A década de setenta foi especialmente turbulenta em África, as potências
da época disputavam as valiosas matérias-primas que por lá abundam. Foi o caso
do Zaire, concretamente, na província de Saba - rica em cobre, diamantes,
cobalto, manganês, cádmio, chumbo, estanho e petróleo -, em Maio de setenta e
oito, a cidade de Kolwezi foi sitiada por cerca de quatro mil polícias
catangueses, que a soldo do governo de Luanda, Cuba e dos países do leste da
Europa, chacinaram centena e meia de europeus e muitos indígenas.
O risco de balcanização do Zaire e consequente vulnerabilização da
região à expansão comunista justificou a intervenção da França através dos
serviços secretos e da Legião Estrangeira, ante a inépcia belga.
A relação privilegiada de Alexandre
de Marenches com o rei marroquino Hassan II permitiu-lhe persuadi-lo a usar
a sua influência junto dos seus pares africanos e reunir um contingente militar
interafricano, o primeiro da história de África, constituído por forças de
Marrocos, Gabão, Senegal, Costa do Marfim e Togo, com o qual lograram controlar
o Zaire.
No relato deste episódio, o Diretor do SDECE, refere a importância
estratégica de Marrocos para o Ocidente enquanto tampão à influência comunista
na margem sul do estreito de Gibraltar e canal de apoio francês a Jonas Savimbi,
que considerava o “herói da resistência anticolonialista em Angola”.
Até ao consulado de Giscard
D’Estaing a estratégia de expansão da influência francesa na África
meridional passava pela aposta numa Angola livre da influência soviética, razão
do seu apoio ao movimento de Jonas Savimbi, ao qual reconheciam
representatividade dos negros autóctones.

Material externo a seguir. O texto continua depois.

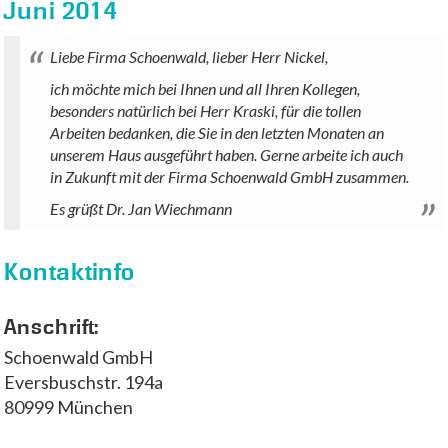
Juni 2014
Liebe Firma Schoenwald, lieber Herr Nickel,
ich möchte mich bei Ihnen und all Ihren Kollegen,
besonders natürlich bei Herr Kraski, für die tollen
Arbeiten bedanken, die Sie in den letzten Monaten an
unserem Haus ausgeführt haben. Gerne arbeite ich auch
in Zukunft mit der Firma Schoenwald GmbH zusammen.
Es grüßt Dr. Jan Wiechmann
Kontaktinfo
Anschrift:
Schoenwald GmbH
Eversbuschstr. 194a
80999 München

Idolatrado pelos angolanos do interior, Jonas Savimbi, que escrevia num
francês soberbo, era considerado por Alexandre
de Marenches um gigante intelectual e moral, um líder carismático,
prodigioso, de imensa coragem que, depois de combater o colonialismo português
se batia contra o colonialismo soviético, infinitamente mais poderoso. Cubanos
e alemães de leste mantinham em Angola um contingente militar de trinta a
quarenta mil homens ao serviço da URSS. Alexandre
de Marenches comparava Savimbi ao general D’Gaulle e aos afegãos que resistiram à ocupação das forças
soviéticas.
A partilha dos recursos do país acordada na Trilateral1,
sobrepunha-se às divergências políticas das duas grandes potências da época. Paradoxalmente
o principal financiador do regime de Angola, a Gulf Oil - através dos
rendimentos da exploração petrolífera de Cabinda -, gozava da proteção militar
cubana a expensas da união soviética. Da convergência de interesses
geoestratégicos entre adversários políticos resultou o abandono do apoio geral
à causa de Savimbi com exceção do da França até ao consulado de Giscard D’Estaing. Este, receoso de
afrontar os interesses soviéticos, cancelou-o, à revelia da recomendação dos
seus serviços secretos. Foi o fim da Unita. “Os países burgueses são de tal
forma estúpidos e gananciosos que, um dia, eles próprios nos vão vender a corda
com que os enforcaremos”, frase atribuída a Lenine.
Rosa Coutinho é referido como agente comunista que fizera toda a carreira
militar na marinha, na época salazarista e que entregara as chaves de Angola
aos representantes dos países do Leste. Com o desabamento do império lusitano
minado pelo interior e a perda de Moçambique para o marxismo e a fome, Alexandre de Marenches considerava que
se deveria ter impedido a entrada cubana e soviética em Angola.